Official PyTorch Implementation of Rank & Sort Loss for Object Detection and Instance Segmentation [ICCV2021]

Apache License 2.0

238 stars 25 forks source link

About adjusting the learning rate #15

Closed sanmulab closed 2 years ago

sanmulab commented 2 years ago

Hi author, thank you for your excellent work! I want to train my own datasets with rs_cascade_rcnn, so I'm wondering how should I set a reasonable learning rate (only one GPU, batch_size=2). Looking forward to your reply!

kemaloksuz commented 2 years ago

Hi,

Thanks for your interest in our work. It may be difficult to suggest a learning rate for a new dataset and a different batch size. However, I can try to describe what I would do:

If you have an idea regarding the learning rate of the standard Cascade RCNN, you can start with it and search with 0.0005 precion. If not, based on COCO experiments, your batch size and the linear scaling rule, I would start with 0.0015 and search again in 0.0005 precision.

Hope this helps,

Kemal

sanmulab commented 2 years ago

Thanks to the author for the reply! I have two questions: 1. I would like to know how many GPUs did you use for training? 2. Regarding the score_thr in test_cfg, why is it set so high? Generally speaking, setting a lower threshold should improve accuracy, so I don't understand why score_thr is set so large by you.
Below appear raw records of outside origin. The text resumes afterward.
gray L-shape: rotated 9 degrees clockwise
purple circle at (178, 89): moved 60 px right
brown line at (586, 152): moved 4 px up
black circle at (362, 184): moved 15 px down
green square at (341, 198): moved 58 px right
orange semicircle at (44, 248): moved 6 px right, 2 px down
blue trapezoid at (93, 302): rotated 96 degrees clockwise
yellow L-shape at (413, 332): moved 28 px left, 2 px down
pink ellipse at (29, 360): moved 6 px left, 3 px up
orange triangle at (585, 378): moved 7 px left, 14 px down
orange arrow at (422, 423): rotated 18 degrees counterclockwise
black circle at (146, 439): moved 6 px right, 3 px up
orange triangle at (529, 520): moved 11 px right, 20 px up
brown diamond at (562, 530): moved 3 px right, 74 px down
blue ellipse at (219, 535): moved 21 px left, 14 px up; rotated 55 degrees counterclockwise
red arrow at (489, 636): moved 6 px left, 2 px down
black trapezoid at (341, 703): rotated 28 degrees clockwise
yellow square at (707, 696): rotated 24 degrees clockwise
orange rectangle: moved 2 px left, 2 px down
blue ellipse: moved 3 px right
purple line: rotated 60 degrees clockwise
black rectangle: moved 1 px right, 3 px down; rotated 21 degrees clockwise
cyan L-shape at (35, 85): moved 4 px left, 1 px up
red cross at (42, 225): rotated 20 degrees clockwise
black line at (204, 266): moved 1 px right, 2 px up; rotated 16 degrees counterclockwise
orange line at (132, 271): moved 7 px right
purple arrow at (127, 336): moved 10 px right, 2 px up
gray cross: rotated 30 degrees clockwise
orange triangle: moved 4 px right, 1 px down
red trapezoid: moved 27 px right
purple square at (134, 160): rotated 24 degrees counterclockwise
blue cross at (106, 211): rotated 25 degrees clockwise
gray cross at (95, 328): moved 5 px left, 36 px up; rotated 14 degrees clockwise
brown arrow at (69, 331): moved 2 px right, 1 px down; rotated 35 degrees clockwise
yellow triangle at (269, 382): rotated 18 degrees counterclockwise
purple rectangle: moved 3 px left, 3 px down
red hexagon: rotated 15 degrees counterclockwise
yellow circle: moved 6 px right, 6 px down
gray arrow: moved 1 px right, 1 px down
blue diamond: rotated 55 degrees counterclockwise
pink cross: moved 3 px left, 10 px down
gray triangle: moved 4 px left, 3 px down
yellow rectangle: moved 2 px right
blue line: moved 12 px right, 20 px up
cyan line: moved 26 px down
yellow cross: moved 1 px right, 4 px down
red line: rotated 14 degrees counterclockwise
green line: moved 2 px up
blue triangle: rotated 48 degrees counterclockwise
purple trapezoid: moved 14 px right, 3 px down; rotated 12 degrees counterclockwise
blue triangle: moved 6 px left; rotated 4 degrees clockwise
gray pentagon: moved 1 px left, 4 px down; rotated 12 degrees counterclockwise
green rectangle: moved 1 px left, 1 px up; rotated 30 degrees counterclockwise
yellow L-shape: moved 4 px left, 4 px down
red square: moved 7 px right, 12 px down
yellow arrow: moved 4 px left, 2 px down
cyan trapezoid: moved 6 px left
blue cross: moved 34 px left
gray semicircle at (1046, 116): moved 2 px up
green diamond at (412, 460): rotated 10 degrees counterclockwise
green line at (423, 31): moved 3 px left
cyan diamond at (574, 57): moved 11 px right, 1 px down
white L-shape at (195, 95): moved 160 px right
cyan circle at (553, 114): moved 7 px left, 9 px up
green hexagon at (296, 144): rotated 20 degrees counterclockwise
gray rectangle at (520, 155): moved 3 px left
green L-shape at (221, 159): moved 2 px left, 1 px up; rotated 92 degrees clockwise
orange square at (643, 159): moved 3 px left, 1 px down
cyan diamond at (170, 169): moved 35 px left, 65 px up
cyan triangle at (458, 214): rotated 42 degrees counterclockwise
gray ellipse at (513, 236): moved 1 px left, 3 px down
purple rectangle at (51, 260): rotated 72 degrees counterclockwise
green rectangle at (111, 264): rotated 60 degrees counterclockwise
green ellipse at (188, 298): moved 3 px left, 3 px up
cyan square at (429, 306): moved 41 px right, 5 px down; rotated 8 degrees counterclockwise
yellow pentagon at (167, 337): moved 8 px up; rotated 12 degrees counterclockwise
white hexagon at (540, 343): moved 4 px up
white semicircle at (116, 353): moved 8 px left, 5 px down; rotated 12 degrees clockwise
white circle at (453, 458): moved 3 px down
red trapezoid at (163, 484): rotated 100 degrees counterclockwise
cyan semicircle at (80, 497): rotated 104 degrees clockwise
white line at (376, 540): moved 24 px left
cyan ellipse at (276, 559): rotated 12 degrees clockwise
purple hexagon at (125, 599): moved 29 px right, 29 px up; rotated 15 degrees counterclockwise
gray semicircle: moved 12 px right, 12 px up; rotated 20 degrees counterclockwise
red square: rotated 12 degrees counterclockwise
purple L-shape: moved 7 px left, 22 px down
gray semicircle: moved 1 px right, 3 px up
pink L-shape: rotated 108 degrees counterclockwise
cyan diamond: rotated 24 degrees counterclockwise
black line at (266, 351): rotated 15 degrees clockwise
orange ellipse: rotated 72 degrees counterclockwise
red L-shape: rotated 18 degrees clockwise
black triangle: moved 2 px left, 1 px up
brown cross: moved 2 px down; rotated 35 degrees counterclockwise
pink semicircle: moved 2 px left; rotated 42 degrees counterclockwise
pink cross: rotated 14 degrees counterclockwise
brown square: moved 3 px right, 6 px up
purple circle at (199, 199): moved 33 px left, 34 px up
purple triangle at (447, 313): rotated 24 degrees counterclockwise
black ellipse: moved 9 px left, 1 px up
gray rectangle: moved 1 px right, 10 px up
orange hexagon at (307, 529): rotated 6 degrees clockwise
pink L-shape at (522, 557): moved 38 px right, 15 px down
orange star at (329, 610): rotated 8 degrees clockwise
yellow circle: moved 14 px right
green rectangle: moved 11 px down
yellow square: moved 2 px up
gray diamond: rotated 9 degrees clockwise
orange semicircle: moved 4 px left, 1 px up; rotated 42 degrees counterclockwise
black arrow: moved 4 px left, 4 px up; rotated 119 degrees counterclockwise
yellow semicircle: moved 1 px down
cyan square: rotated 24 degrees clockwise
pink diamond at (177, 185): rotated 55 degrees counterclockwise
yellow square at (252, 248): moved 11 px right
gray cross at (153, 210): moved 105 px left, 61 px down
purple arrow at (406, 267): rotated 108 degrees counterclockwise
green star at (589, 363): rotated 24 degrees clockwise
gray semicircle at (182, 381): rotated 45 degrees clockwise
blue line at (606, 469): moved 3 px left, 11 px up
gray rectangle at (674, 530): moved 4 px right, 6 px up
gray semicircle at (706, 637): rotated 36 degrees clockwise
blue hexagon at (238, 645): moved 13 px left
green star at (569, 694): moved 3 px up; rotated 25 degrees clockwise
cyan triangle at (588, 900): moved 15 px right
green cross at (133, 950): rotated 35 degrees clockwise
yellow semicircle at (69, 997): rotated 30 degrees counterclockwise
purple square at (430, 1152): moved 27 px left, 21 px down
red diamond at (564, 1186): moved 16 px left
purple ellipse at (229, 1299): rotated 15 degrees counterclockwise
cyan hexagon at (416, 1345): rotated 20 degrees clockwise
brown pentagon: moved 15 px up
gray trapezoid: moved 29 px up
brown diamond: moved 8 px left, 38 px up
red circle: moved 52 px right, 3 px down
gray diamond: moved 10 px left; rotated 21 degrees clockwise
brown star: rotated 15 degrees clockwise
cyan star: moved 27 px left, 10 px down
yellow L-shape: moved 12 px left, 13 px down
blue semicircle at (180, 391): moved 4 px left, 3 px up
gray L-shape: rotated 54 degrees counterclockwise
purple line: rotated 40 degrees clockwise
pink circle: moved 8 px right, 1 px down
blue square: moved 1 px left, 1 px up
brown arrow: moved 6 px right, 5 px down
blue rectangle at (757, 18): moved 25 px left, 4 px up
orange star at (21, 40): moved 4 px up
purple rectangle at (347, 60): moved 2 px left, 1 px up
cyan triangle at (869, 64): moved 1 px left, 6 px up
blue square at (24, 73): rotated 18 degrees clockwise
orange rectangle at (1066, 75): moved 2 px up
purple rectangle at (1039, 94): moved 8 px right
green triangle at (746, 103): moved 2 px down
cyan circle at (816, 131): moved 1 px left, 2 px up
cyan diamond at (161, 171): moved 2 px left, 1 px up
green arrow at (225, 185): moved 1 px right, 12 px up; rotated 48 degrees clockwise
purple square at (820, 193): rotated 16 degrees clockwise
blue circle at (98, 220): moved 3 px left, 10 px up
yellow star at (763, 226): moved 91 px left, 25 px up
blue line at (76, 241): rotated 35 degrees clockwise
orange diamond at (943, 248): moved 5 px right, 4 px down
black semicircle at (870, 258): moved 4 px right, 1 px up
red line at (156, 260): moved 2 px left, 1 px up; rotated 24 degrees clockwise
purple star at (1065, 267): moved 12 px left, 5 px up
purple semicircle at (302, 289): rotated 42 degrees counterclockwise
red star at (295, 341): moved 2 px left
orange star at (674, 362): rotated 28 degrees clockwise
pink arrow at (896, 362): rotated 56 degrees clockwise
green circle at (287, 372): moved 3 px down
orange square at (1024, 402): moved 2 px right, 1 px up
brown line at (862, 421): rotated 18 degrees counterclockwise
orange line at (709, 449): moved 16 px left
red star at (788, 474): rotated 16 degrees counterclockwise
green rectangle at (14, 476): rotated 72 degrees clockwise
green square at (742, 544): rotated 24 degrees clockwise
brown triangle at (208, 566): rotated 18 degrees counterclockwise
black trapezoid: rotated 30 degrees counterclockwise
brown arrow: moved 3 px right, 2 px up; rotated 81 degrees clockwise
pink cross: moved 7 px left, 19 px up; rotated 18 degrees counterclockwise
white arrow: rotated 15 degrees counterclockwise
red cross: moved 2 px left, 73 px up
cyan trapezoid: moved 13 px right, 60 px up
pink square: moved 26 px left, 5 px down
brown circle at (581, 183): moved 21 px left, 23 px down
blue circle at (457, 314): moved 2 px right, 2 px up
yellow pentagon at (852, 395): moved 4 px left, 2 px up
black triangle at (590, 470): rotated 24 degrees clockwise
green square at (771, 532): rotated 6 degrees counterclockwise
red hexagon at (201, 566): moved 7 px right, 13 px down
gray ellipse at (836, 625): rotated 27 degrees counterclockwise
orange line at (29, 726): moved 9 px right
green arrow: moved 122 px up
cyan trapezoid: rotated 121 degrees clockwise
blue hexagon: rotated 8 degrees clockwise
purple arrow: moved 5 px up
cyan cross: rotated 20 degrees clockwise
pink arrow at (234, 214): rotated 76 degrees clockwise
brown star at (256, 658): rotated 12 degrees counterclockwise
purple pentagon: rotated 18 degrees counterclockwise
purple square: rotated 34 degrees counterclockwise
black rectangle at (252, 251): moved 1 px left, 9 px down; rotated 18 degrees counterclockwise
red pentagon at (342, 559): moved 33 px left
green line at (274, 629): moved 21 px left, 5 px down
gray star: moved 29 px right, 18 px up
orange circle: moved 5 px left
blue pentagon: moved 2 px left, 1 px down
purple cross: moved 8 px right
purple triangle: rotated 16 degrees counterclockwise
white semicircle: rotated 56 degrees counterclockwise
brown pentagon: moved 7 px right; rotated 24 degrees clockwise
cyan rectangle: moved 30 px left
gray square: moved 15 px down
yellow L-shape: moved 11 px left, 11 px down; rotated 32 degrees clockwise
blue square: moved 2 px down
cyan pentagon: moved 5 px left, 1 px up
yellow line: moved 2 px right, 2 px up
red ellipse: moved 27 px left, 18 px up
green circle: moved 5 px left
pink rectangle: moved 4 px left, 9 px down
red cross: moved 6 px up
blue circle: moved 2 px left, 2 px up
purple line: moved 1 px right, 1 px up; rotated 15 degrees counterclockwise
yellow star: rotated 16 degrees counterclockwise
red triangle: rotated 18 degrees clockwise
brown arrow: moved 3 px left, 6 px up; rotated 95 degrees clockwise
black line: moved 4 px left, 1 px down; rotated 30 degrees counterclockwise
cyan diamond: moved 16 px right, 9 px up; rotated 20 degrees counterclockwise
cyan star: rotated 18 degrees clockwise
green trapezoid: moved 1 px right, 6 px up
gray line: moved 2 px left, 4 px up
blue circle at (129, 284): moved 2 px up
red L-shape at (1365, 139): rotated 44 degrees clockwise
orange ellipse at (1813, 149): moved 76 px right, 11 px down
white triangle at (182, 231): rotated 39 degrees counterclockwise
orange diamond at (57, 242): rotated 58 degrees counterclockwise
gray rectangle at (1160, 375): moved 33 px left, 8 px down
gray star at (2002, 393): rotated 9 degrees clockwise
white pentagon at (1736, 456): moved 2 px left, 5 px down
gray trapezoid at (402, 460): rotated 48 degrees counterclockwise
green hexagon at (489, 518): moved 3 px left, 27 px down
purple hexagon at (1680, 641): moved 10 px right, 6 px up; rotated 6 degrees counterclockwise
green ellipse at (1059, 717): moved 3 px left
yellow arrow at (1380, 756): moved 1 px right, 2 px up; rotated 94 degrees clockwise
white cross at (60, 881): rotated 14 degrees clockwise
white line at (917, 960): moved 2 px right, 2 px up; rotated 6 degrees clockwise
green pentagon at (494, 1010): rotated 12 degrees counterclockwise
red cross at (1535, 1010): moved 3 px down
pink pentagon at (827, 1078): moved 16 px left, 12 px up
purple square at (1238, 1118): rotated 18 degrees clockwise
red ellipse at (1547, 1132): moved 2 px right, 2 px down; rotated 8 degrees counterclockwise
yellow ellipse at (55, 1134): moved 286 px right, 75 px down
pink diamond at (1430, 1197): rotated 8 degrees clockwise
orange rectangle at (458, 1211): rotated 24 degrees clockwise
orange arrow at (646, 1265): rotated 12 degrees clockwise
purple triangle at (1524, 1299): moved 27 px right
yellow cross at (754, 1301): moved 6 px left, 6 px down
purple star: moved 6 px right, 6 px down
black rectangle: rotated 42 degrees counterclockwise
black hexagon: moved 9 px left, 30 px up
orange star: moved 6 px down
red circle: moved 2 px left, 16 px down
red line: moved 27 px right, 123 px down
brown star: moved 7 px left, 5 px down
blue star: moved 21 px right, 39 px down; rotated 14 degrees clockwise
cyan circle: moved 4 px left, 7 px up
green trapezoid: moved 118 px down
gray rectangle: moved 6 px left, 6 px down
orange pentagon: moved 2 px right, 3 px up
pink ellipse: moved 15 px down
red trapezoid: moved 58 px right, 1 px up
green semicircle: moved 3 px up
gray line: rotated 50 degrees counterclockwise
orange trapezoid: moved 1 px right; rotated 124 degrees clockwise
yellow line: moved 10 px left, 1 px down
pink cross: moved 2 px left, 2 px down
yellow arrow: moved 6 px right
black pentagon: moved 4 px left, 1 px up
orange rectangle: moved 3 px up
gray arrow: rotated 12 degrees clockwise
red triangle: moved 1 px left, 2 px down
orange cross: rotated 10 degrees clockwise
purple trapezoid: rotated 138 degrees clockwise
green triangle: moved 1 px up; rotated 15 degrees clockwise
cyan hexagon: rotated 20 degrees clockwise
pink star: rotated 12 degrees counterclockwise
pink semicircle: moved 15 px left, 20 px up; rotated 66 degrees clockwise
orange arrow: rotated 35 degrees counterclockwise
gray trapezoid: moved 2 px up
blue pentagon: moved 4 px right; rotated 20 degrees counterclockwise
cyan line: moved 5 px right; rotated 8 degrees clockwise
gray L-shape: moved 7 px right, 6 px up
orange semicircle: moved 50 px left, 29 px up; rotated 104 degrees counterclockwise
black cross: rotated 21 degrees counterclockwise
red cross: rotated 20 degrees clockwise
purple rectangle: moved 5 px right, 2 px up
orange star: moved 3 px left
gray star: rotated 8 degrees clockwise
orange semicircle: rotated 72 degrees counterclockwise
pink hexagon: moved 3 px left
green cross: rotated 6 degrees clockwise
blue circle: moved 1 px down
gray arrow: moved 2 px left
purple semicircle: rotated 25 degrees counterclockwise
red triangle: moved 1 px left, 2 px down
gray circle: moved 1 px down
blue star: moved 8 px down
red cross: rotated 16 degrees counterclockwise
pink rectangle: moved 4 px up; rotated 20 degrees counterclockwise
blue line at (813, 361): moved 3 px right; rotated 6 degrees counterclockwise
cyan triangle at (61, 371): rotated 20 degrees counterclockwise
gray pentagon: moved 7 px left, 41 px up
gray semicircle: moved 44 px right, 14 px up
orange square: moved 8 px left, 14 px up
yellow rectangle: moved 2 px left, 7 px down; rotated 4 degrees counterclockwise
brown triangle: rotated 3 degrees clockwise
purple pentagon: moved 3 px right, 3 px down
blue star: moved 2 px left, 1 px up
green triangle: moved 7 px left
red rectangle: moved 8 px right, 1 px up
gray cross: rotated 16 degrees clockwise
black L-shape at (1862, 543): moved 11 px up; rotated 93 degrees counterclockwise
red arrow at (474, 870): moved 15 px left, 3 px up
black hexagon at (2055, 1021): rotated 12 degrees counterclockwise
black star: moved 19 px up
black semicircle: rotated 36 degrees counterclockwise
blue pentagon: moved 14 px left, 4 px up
kemaloksuz commented 2 years ago

We used 4 GPUs and 4images on each GPU. So the total batch size is 16 images in our setting.
You are right. A smaller score threshold can imply a larger AP, and you can also set to 0.05 for your setting to obtain 0.1-0.3 higher AP. However, a larger score implies longer inference time due to the remaining high number of detections as the input of the NMS. We observed that the detectors trained by our RS Loss have larger confidence scores than the conventional trained models. As a result, just for better inference time, we set score threshold larger. Please see Section C.6.2 and Table A.21 (also A.20 can be useful) in the appendix of the paper for more discussion: https://arxiv.org/pdf/2107.11669.pdf

If you have more questions please let me know.

sanmulab commented 2 years ago

I see, thank you author!